The Local Cement Market: Powerless against Global Giants
— Anil Gujadhur
Mauritius’ cement imports amount to Rs 1.8 – 2 billion annually. Up to mid-2011, there were three players supplying the local market with the State Trading Corporation (STC) providing 50% of domestic demand, and Lafarge and Holcim, two international companies, accounting for the remaining 50%. The STC used to invite international bids for the supply of cement and the price so obtained would act to regulate what the local price of cement should be.
In April 2011, however, Cabinet took the decision to liberalize the import of cement.
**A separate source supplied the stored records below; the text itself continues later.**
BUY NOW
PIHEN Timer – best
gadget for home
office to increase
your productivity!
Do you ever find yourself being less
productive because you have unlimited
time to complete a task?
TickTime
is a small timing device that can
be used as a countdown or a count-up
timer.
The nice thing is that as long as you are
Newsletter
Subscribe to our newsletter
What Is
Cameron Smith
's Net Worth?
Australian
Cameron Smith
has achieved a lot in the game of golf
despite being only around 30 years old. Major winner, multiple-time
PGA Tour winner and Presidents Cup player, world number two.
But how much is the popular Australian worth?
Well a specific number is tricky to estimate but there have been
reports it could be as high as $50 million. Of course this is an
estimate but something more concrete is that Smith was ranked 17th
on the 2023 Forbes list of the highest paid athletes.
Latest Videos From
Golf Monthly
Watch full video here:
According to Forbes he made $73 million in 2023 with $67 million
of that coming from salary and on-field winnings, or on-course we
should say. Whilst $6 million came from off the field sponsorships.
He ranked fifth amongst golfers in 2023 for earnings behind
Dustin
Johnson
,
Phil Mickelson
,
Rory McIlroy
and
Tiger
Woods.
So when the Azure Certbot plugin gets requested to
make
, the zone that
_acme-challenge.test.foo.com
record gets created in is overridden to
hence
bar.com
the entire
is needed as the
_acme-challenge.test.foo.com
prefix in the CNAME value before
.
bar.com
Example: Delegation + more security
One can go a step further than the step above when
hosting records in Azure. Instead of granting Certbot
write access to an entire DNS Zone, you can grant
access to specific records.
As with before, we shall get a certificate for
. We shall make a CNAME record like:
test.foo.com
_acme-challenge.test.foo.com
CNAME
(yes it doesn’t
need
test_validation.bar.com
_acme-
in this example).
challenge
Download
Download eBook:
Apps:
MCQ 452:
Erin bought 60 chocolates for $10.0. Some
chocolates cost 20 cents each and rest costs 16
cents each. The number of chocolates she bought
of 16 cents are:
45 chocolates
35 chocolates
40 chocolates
Before this decision, arguments were aired in public to the effect that the STC’s involvement in cement trade was hindering development of Mauritius’ cement market.
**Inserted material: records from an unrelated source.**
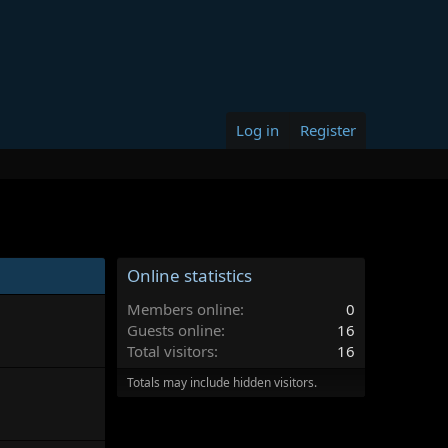
Log in
Register
Online statistics
Members online
0
Guests online
16
Total visitors
16
Totals may include hidden visitors.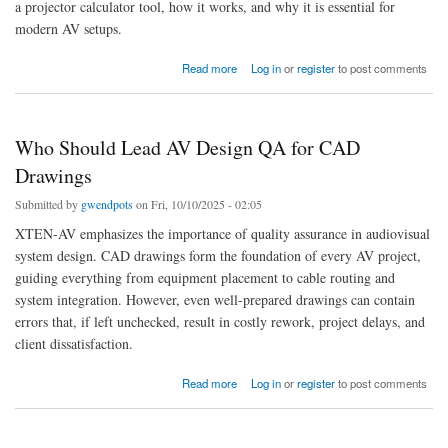
a projector calculator tool, how it works, and why it is essential for
modern AV setups.
about What Are the Advantages of Using a Projector Calculator Tool
Read more
Log in
or
register
to post comments
Who Should Lead AV Design QA for CAD
Drawings
Submitted by
gwendpots
on Fri, 10/10/2025 - 02:05
XTEN-AV emphasizes the importance of quality assurance in audiovisual
system design. CAD drawings form the foundation of every AV project,
guiding everything from equipment placement to cable routing and
system integration. However, even well-prepared drawings can contain
errors that, if left unchecked, result in costly rework, project delays, and
client dissatisfaction.
about Who Should Lead AV Design QA for CAD Drawings
Read more
Log in
or
register
to post comments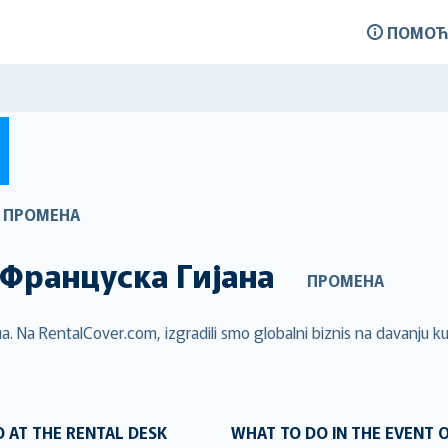
ПОМОЋ
ПРОМЕНА
Француска Гијана
ПРОМЕНА
. Na RentalCover.com, izgradili smo globalni biznis na davanju kup
 AT THE RENTAL DESK
WHAT TO DO IN THE EVENT 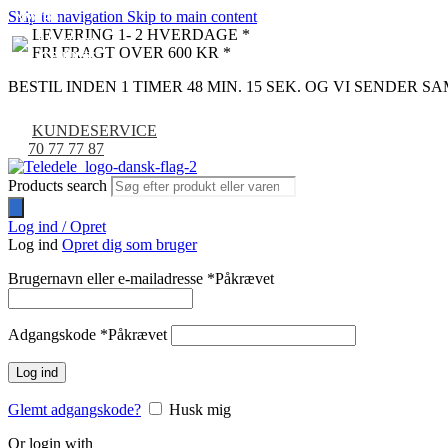
Skip to navigation
Skip to main content
NYHED
NYHED
NYHED
NYHED
NYHED
NYHED
LEVERING 1- 2 HVERDAGE *
FRI FRAGT OVER 600 KR *
BESTIL INDEN 1 TIMER 48 MIN. 14 SEK. OG VI SENDER 
KUNDESERVICE
70 77 77 87
Products search
Log ind / Opret
Log ind
Opret dig som bruger
Brugernavn eller e-mailadresse
*
Påkrævet
Adgangskode
*
Påkrævet
Log ind
Glemt adgangskode?
Husk mig
Or login with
It was being said that the fix-price for bagged cement and the sharing of the import quota on a 50-50 basis between the STC and other importers was “deterring new entry on the market” and that it carried “little incentive for existing cement operators to expand their activities”. The latter argument was meant to convey that the existing framework was acting as a constraint on Holcim and Lafarge to intensify their activities and to go for exports based in Mauritius.
On its part, the Competition Commission of Mauritius was of the view in 2011 that the proposed liberalization of the local cement market should be proceeded with in a gradual manner. It proposed that the import restriction may be removed in a first instance and that the withdrawal of price control should only be considered once additional players entered the local cement market. But the Cabinet went ahead, asking the STC to withdraw altogether from the market.
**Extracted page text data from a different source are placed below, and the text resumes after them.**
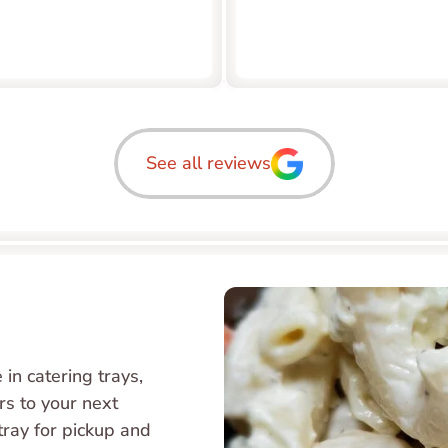
See all reviews
in catering trays, 
s to your next 
tray for pickup and 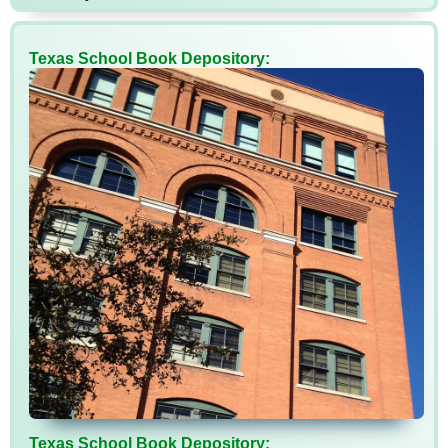
Texas School Book Depository:
Texas School Book Depository: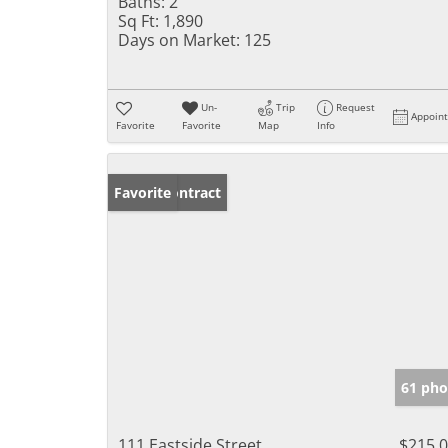
Baths:
2
Sq Ft:
1,890
Days on Market:
125
Un-
Trip
Request
Appoin
Favorite
Favorite
Map
Info
Under Contract
Favorite
61 pho
111 Eastside Street
$215,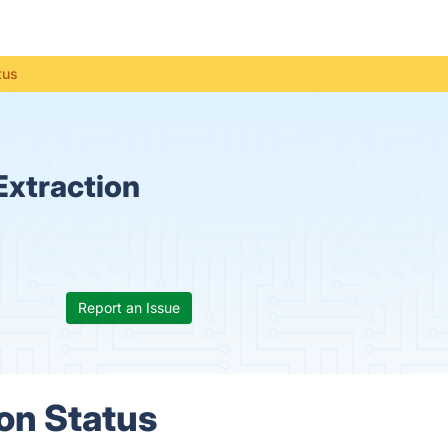
tus
Extraction
Report an Issue
on Status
Even though others, such as Binani Cement, were keen to come over and add local value by getting into processes like clinkering in Mauritius and exploring regional markets, nothing really materialized. Consequently, with the STC gone, Holcim and Lafarge filled up the gap immediately. They even went downstream claiming 55 per cent and 45% per cent, respectively, of the domestic market for wholesale bagged cement. By the end of 2012, the domestic price of cement had increased (not decreased) by 21%, despite the price of fuel oil, a significant input going into the cement industry, having declined. Even today, there is no such fall in the price of cement on the domestic market, despite the dramatic fall in fuel oil price since mid-2014.
Consequently, the domestic cement market has remained in the hands exclusively of Holcim and Lafarge since after the departure of the STC. Was this the expected final outcome of the decision taken in 2011? Maybe. There are numerous barriers to entry, such as having to secure an Environment Impact Assessment (EIA) certificate from the EIA Tribunal, undertaking massive capital expenditures to stock cement, proving that the factory would not add to traffic congestion if located in a crowded place like Port Louis and taking a long term view on the viability of the project. Given the size of the local market and the presence of the two global cement giants, it was not obvious Holcim and Lafarge could be easily made to cede any significant part of the local cement market to competitors.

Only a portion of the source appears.